- [TO DO]:
Reproduce every line in the material below that holds "jest".

- [INFORMATION SHOWN]:
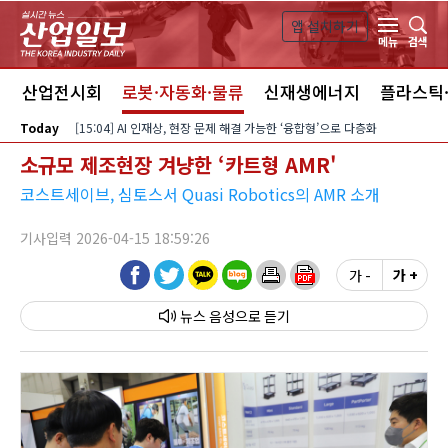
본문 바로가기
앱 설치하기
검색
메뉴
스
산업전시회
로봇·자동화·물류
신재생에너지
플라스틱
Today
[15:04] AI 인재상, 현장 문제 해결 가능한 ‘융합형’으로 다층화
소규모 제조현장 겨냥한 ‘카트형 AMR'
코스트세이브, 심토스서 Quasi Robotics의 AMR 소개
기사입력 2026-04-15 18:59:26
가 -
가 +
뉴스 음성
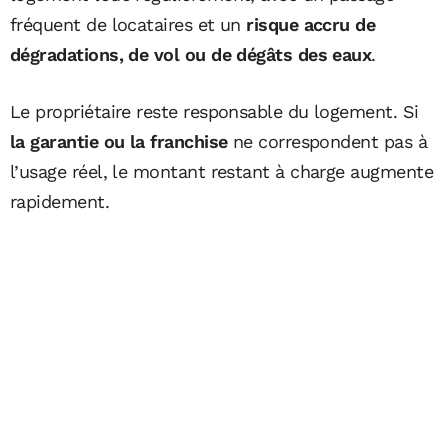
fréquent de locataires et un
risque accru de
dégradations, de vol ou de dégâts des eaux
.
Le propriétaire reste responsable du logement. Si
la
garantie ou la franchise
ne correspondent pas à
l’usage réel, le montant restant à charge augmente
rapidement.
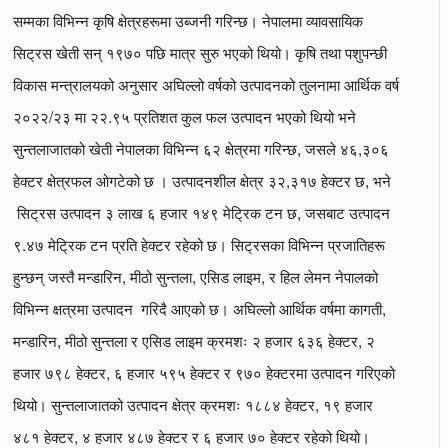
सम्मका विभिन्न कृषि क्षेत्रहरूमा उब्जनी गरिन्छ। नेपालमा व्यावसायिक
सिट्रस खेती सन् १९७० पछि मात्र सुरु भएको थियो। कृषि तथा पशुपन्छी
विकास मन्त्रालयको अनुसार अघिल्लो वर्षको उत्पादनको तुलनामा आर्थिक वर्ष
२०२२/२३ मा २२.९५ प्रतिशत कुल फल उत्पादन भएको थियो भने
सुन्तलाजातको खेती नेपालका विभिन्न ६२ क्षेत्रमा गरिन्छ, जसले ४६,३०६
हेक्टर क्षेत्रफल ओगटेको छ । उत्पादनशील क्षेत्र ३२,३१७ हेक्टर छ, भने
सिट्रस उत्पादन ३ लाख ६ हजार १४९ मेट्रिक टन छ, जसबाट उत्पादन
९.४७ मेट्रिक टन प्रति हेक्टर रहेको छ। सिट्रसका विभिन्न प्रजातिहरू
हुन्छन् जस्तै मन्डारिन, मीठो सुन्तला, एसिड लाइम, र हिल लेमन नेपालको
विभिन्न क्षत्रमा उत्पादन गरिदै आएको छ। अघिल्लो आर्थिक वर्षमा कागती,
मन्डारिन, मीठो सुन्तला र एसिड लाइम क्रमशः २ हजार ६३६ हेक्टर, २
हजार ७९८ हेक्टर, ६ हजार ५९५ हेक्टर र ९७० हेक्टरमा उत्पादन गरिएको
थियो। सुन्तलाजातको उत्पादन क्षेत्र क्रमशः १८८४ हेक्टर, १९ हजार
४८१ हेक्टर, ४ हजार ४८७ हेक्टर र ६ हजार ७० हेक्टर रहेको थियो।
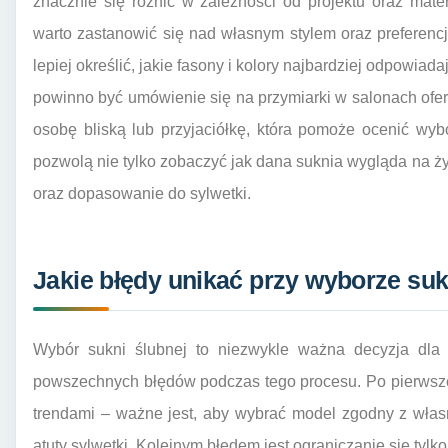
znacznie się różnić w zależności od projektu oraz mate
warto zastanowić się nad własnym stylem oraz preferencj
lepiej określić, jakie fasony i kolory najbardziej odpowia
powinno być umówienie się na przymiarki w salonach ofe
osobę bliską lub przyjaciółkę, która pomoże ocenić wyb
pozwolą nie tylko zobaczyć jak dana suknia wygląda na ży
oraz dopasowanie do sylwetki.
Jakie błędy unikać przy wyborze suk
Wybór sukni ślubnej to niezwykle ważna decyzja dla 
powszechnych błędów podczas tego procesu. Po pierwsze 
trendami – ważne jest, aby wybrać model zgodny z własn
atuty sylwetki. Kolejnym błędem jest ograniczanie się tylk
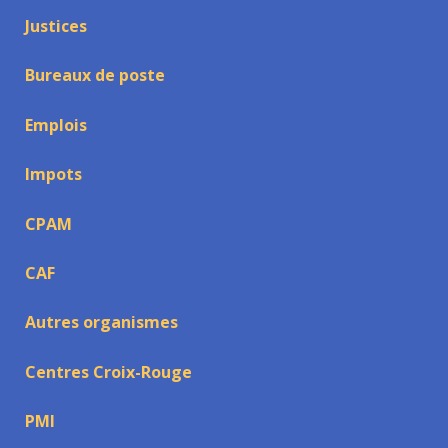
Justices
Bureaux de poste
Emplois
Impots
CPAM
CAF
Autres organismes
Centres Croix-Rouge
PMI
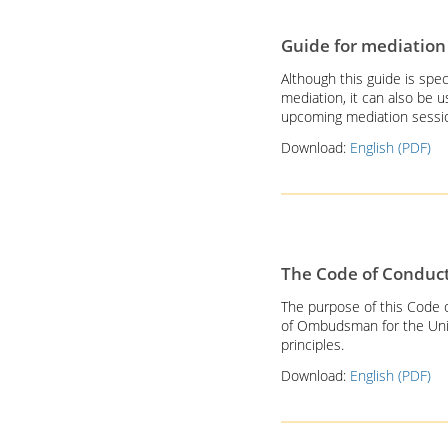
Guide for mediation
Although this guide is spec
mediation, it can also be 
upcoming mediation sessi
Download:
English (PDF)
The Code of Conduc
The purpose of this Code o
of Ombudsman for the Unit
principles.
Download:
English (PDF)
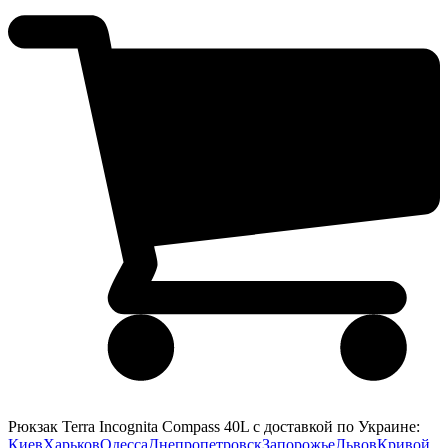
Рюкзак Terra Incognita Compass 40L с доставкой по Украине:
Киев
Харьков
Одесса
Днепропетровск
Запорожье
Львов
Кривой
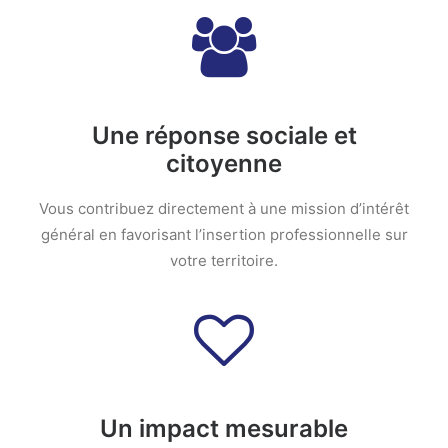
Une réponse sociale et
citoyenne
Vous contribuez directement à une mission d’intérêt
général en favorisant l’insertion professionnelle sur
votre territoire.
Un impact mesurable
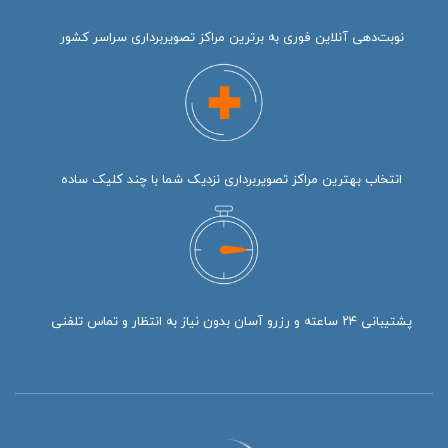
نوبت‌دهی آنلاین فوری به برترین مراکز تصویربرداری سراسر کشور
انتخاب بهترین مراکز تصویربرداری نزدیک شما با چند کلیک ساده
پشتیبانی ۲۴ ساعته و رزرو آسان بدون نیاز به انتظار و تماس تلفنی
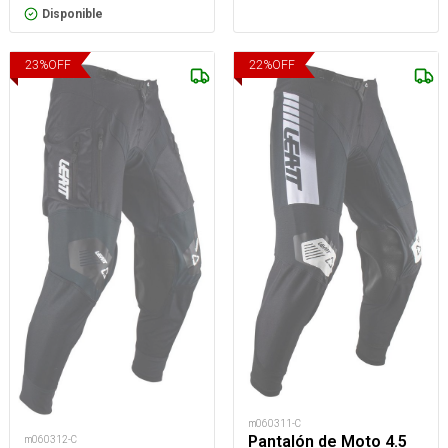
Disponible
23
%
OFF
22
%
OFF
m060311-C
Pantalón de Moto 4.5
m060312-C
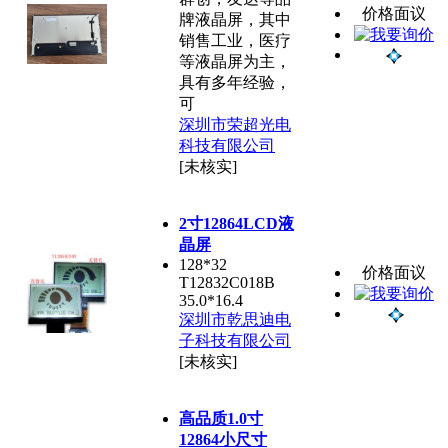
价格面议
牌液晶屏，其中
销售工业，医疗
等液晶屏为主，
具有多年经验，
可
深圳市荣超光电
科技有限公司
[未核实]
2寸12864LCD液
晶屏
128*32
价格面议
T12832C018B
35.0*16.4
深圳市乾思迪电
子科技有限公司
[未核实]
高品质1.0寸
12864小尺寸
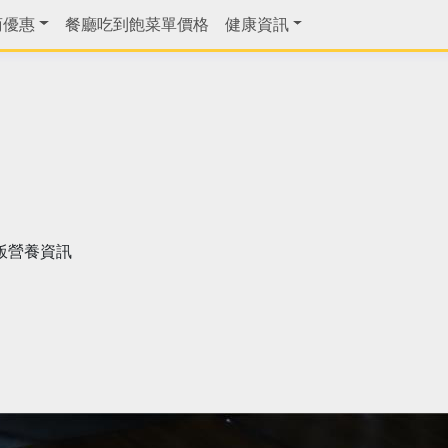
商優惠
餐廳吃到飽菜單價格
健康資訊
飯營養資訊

- [YOUR SOLUTION]:
trendami – ważne jest, aby wybrać model zgodny z własn
atuty sylwetki. Kolejnym błędem jest ograniczanie się tylk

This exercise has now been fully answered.